[Page images and extracted text]
- - - - -
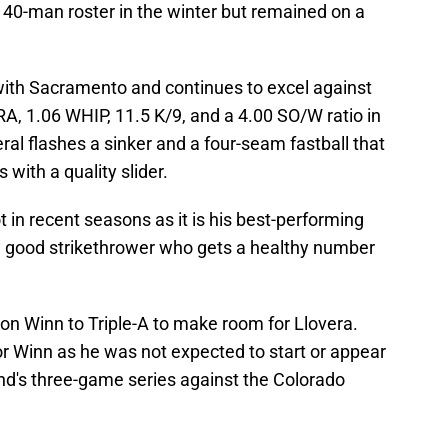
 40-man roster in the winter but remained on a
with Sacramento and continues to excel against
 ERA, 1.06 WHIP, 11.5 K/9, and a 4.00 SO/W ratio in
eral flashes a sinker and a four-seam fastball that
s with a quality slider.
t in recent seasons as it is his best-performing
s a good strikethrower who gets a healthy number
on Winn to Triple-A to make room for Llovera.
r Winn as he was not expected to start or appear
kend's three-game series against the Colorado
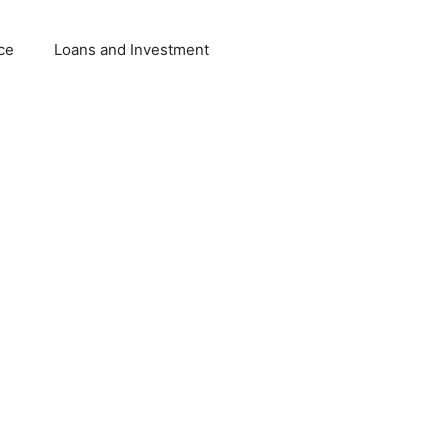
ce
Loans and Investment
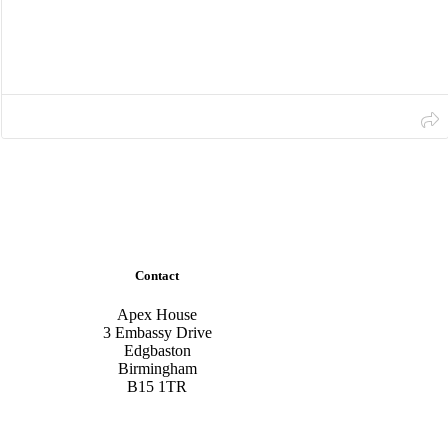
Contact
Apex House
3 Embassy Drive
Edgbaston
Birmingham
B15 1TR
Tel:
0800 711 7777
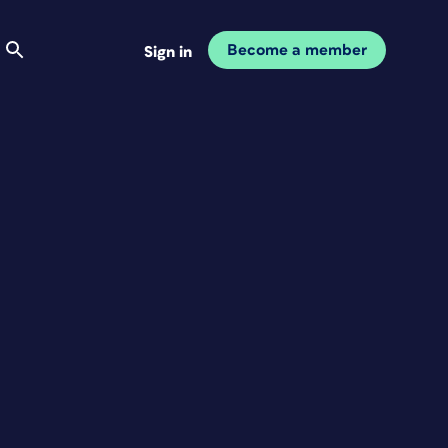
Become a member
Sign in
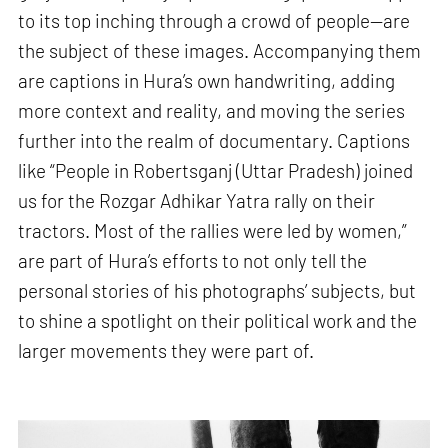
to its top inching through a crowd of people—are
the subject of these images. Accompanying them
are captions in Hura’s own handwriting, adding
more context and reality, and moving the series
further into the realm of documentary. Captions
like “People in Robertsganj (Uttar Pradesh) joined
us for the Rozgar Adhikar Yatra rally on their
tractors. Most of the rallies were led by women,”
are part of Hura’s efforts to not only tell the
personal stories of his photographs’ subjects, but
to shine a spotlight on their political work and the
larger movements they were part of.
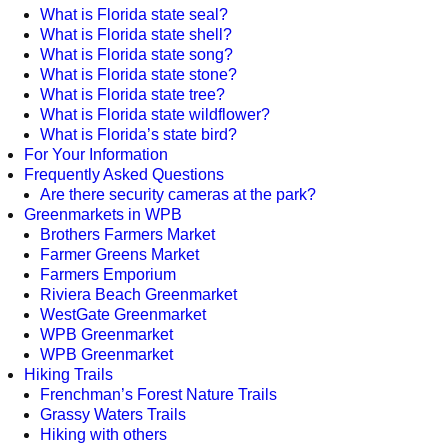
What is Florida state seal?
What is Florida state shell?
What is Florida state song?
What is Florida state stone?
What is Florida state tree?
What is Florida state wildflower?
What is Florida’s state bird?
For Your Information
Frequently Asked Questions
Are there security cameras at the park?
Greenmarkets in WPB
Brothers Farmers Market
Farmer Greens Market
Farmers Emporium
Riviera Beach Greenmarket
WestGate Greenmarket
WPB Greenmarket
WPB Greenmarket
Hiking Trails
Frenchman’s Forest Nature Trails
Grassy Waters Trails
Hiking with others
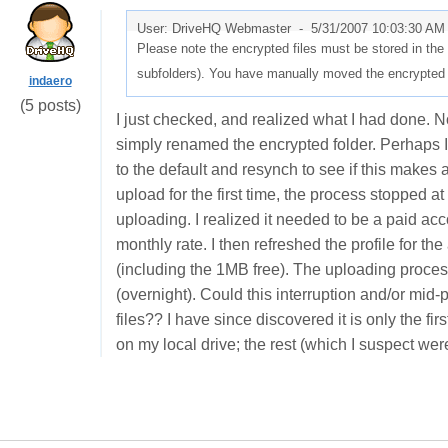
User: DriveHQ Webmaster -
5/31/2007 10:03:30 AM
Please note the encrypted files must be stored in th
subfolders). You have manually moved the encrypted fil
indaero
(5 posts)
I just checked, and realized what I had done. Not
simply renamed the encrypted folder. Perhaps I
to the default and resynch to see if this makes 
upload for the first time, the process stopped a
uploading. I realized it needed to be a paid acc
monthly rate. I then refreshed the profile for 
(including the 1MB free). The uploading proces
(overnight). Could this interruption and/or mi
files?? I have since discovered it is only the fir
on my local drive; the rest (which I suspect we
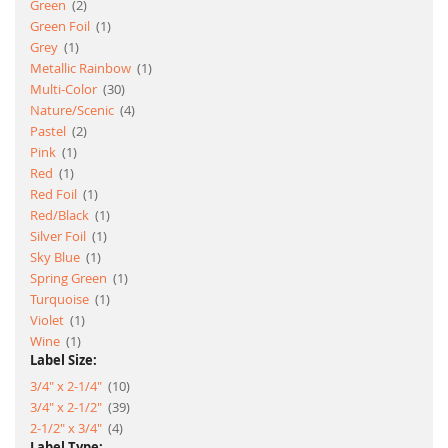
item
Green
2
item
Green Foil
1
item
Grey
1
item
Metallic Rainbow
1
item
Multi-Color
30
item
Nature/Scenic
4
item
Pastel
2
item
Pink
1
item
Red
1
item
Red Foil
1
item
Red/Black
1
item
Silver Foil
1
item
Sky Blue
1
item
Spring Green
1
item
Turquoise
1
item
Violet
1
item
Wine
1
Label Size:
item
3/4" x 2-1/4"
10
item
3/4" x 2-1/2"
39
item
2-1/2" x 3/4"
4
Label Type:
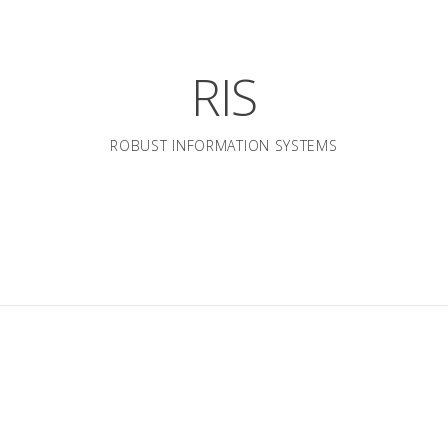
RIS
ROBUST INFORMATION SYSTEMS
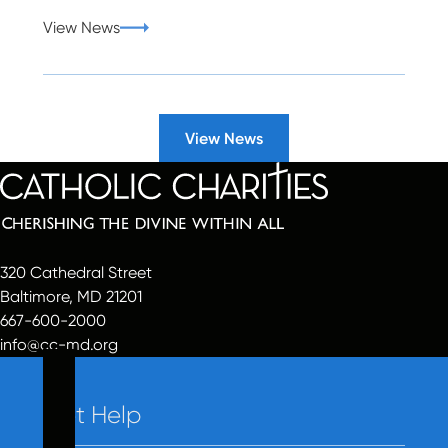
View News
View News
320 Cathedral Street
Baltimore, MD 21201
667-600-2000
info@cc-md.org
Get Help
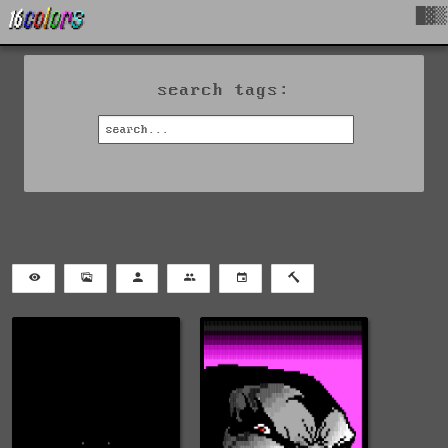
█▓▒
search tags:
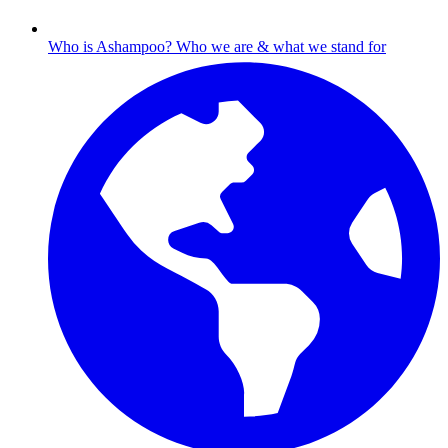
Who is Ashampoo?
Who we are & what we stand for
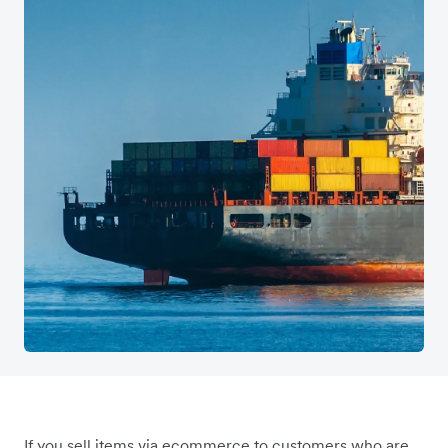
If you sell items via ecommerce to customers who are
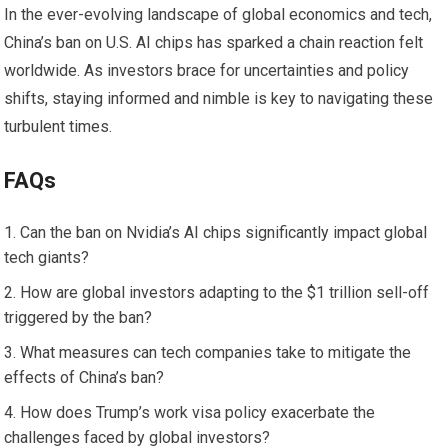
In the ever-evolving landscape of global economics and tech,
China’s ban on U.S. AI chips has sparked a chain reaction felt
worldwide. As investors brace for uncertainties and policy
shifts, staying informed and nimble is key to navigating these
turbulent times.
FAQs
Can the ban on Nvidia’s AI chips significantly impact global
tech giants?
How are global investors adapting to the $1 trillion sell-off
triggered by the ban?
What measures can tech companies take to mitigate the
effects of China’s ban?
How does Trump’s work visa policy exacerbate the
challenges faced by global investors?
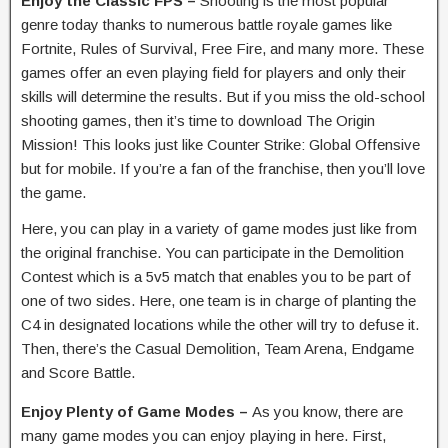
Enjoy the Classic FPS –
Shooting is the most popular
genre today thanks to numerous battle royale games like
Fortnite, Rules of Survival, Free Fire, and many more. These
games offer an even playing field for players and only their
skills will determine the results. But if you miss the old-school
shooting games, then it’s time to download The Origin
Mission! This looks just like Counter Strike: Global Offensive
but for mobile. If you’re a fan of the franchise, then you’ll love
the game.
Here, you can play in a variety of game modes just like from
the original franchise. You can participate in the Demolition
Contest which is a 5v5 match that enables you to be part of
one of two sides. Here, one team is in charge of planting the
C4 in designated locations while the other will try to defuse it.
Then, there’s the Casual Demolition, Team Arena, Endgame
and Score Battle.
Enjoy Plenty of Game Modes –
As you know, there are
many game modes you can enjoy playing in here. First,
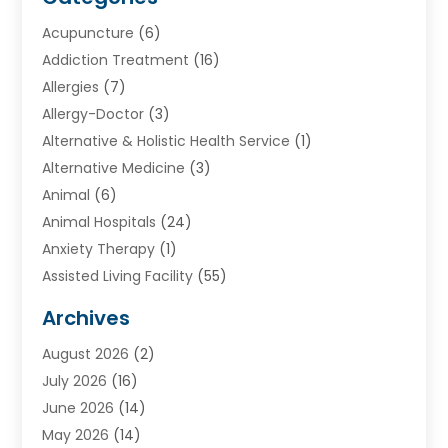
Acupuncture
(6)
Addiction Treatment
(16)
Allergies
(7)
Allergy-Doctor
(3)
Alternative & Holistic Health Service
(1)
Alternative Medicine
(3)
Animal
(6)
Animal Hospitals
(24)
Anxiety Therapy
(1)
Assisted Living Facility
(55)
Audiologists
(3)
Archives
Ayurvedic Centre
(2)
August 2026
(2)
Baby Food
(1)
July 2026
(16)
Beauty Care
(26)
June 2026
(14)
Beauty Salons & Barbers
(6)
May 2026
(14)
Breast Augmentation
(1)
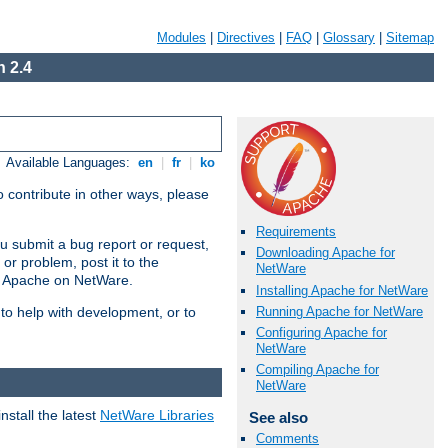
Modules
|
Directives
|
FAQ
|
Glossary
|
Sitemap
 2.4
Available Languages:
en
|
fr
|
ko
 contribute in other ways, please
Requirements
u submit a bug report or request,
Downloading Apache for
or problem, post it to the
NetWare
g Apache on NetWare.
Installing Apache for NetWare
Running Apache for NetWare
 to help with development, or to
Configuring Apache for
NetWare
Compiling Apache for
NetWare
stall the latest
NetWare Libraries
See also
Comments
- - - - -
● **What this task involves**:
Write out again exactly the lines from the start of the data above through the line containing "upload for the", inclusive, excluding any pictures.

● **Answer section**:
 40-man roster in the winter but remained on a
with Sacramento and continues to excel against
 ERA, 1.06 WHIP, 11.5 K/9, and a 4.00 SO/W ratio in
eral flashes a sinker and a four-seam fastball that
s with a quality slider.
t in recent seasons as it is his best-performing
s a good strikethrower who gets a healthy number
on Winn to Triple-A to make room for Llovera.
r Winn as he was not expected to start or appear
kend's three-game series against the Colorado
ce
Loans and Investment
Contact
Apex House
3 Embassy Drive
Edgbaston
Birmingham
B15 1TR
Tel:
0800 711 7777
Become a member
Sign in
to its top inching through a crowd of people—are
the subject of these images. Accompanying them
are captions in Hura’s own handwriting, adding
more context and reality, and moving the series
further into the realm of documentary. Captions
like “People in Robertsganj (Uttar Pradesh) joined
us for the Rozgar Adhikar Yatra rally on their
tractors. Most of the rallies were led by women,”
are part of Hura’s efforts to not only tell the
personal stories of his photographs’ subjects, but
to shine a spotlight on their political work and the
larger movements they were part of.
What is Florida state seal?
What is Florida state shell?
What is Florida state song?
What is Florida state stone?
What is Florida state tree?
What is Florida state wildflower?
What is Florida’s state bird?
For Your Information
Frequently Asked Questions
Are there security cameras at the park?
Greenmarkets in WPB
Brothers Farmers Market
Farmer Greens Market
Farmers Emporium
Riviera Beach Greenmarket
WestGate Greenmarket
WPB Greenmarket
WPB Greenmarket
Hiking Trails
Frenchman’s Forest Nature Trails
Grassy Waters Trails
Hiking with others
User: DriveHQ Webmaster -
5/31/2007 10:03:30 AM
Please note the encrypted files must be stored in th
subfolders). You have manually moved the encrypted fil
indaero
(5 posts)
I just checked, and realized what I had done. Not
simply renamed the encrypted folder. Perhaps I
to the default and resynch to see if this makes 
upload for the first time, the process stopped a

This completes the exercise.